[EXTRACTED RECORDS]:
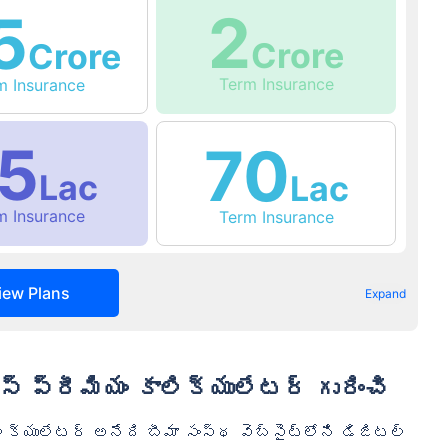
2
5
Crore
Crore
Term Insurance
rm Insurance
5
70
Lac
Lac
rm Insurance
Term Insurance
iew Plans
Expand
స్ ప్రీమియం కాలిక్యులేటర్ గురించి
ిక్యులేటర్ అనేది బీమా సంస్థ వెబ్‌సైట్‌లోని డిజిటల్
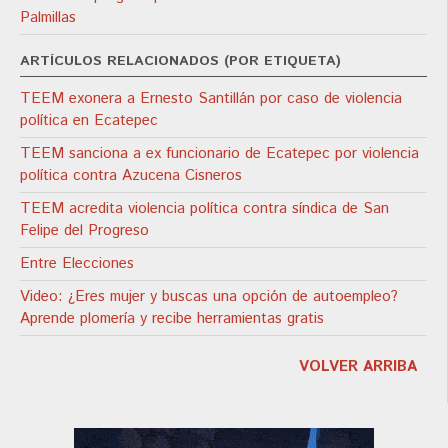
Palmillas
ARTÍCULOS RELACIONADOS (POR ETIQUETA)
TEEM exonera a Ernesto Santillán por caso de violencia
política en Ecatepec
TEEM sanciona a ex funcionario de Ecatepec por violencia
política contra Azucena Cisneros
TEEM acredita violencia política contra síndica de San
Felipe del Progreso
Entre Elecciones
Video: ¿Eres mujer y buscas una opción de autoempleo?
Aprende plomería y recibe herramientas gratis
VOLVER ARRIBA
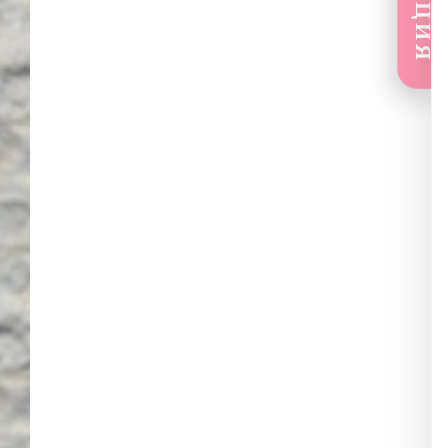
🔥АКЦИЯ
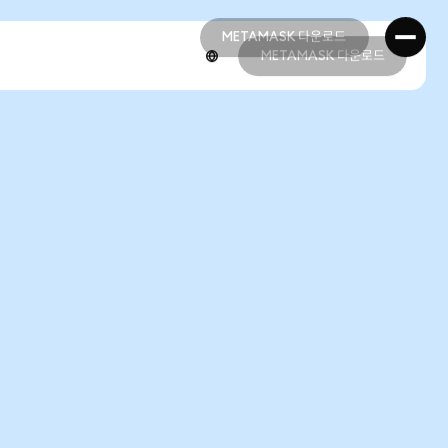
METAMASK 다운로드
METAMASK 다운로드
METAMASK 다운로드
METAMASK 다운로드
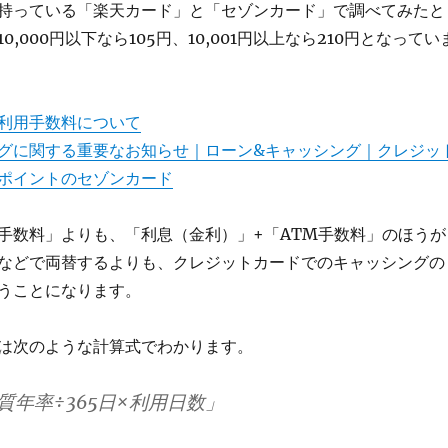
持っている「楽天カード」と「セゾンカード」で調べてみたと
,000円以下なら105円、10,001円以上なら210円となってい
M利用手数料について
グに関する重要なお知らせ｜ローン&キャッシング｜クレジッ
ポイントのセゾンカード
手数料」よりも、「利息（金利）」+「ATM手数料」のほうが
などで両替するよりも、クレジットカードでのキャッシングの
うことになります。
は次のような計算式でわかります。
質年率÷365日×利用日数」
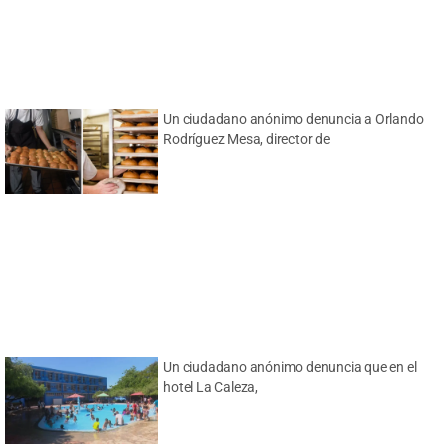
Un ciudadano anónimo denuncia a Orlando
Rodríguez Mesa, director de
Un ciudadano anónimo denuncia que en el
hotel La Caleza,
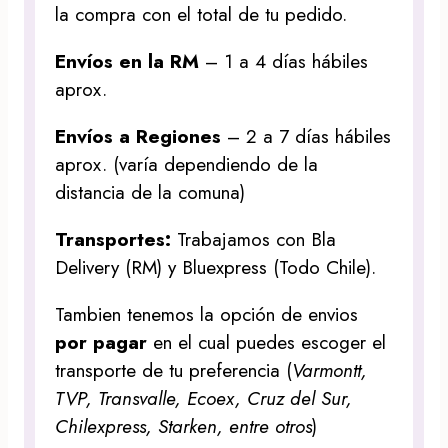
la compra con el total de tu pedido.
Envíos en la RM
– 1 a 4 días hábiles
aprox.
Envíos a Regiones
– 2 a 7 días hábiles
aprox. (varía dependiendo de la
distancia de la comuna)
Transportes:
Trabajamos con Bla
Delivery (RM) y Bluexpress (Todo Chile).
Tambien tenemos la opción de envios
por pagar
en el cual puedes escoger el
transporte de tu preferencia (
Varmontt,
TVP, Transvalle, Ecoex, Cruz del Sur,
Chilexpress, Starken, entre otros
)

[WHAT YOU WILL DO]:
Pictures are to be left out; the listing above is otherwise to be copied exactly.

[WRITTEN ANSWER]:
2
5
Crore
Crore
Term Insurance
rm Insurance
5
70
Lac
Lac
rm Insurance
Term Insurance
iew Plans
Expand
స్ ప్రీమియం కాలిక్యులేటర్ గురించి
ిక్యులేటర్ అనేది బీమా సంస్థ వెబ్‌సైట్‌లోని డిజిటల్
Palmillas
ARTÍCULOS RELACIONADOS (POR ETIQUETA)
TEEM exonera a Ernesto Santillán por caso de violencia
política en Ecatepec
TEEM sanciona a ex funcionario de Ecatepec por violencia
política contra Azucena Cisneros
TEEM acredita violencia política contra síndica de San
Felipe del Progreso
Entre Elecciones
Video: ¿Eres mujer y buscas una opción de autoempleo?
Aprende plomería y recibe herramientas gratis
VOLVER ARRIBA
🔥АКЦИЯ
METAMASK 다운로드
METAMASK 다운로드
METAMASK 다운로드
METAMASK 다운로드
持っている「楽天カード」と「セゾンカード」で調べてみたと
,000円以下なら105円、10,001円以上なら210円となってい
M利用手数料について
グに関する重要なお知らせ｜ローン&キャッシング｜クレジッ
ポイントのセゾンカード
手数料」よりも、「利息（金利）」+「ATM手数料」のほうが
などで両替するよりも、クレジットカードでのキャッシングの
うことになります。
は次のような計算式でわかります。
質年率÷365日×利用日数」
Un ciudadano anónimo denuncia a Orlando
Rodríguez Mesa, director de
Un ciudadano anónimo denuncia que en el
hotel La Caleza,
la compra con el total de tu pedido.
Envíos en la RM
– 1 a 4 días hábiles
aprox.
Envíos a Regiones
– 2 a 7 días hábiles
aprox. (varía dependiendo de la
distancia de la comuna)
Transportes:
Trabajamos con Bla
Delivery (RM) y Bluexpress (Todo Chile).
Tambien tenemos la opción de envios
por pagar
en el cual puedes escoger el
transporte de tu preferencia (
Varmontt,
TVP, Transvalle, Ecoex, Cruz del Sur,
Chilexpress, Starken, entre otros
)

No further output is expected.